LISTED ENTRIES:
####################

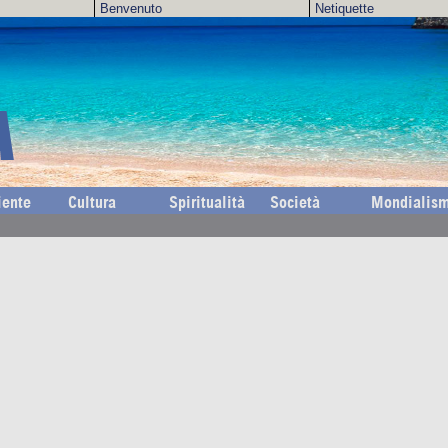
Benvenuto
Netiquette
A
ente
Cultura
Spiritualità
Società
Mondialis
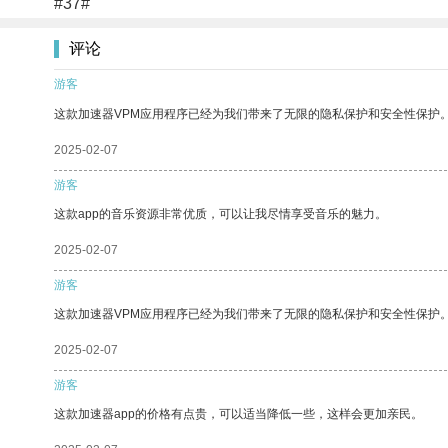
#37#
评论
游客
这款加速器VPM应用程序已经为我们带来了无限的隐私保护和安全性保护
2025-02-07
游客
这款app的音乐资源非常优质，可以让我尽情享受音乐的魅力。
2025-02-07
游客
这款加速器VPM应用程序已经为我们带来了无限的隐私保护和安全性保护
2025-02-07
游客
这款加速器app的价格有点贵，可以适当降低一些，这样会更加亲民。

####################

PROBLEM DETAILS:
Return the entries verbatim, pictures excluded.

REPLY:
Benvenuto
Netiquette
A
ente
Cultura
Spiritualità
Società
Mondialis
#37#
评论
游客
这款加速器VPM应用程序已经为我们带来了无限的隐私保护和安全性保护
2025-02-07
游客
这款app的音乐资源非常优质，可以让我尽情享受音乐的魅力。
2025-02-07
游客
这款加速器VPM应用程序已经为我们带来了无限的隐私保护和安全性保护
2025-02-07
游客
这款加速器app的价格有点贵，可以适当降低一些，这样会更加亲民。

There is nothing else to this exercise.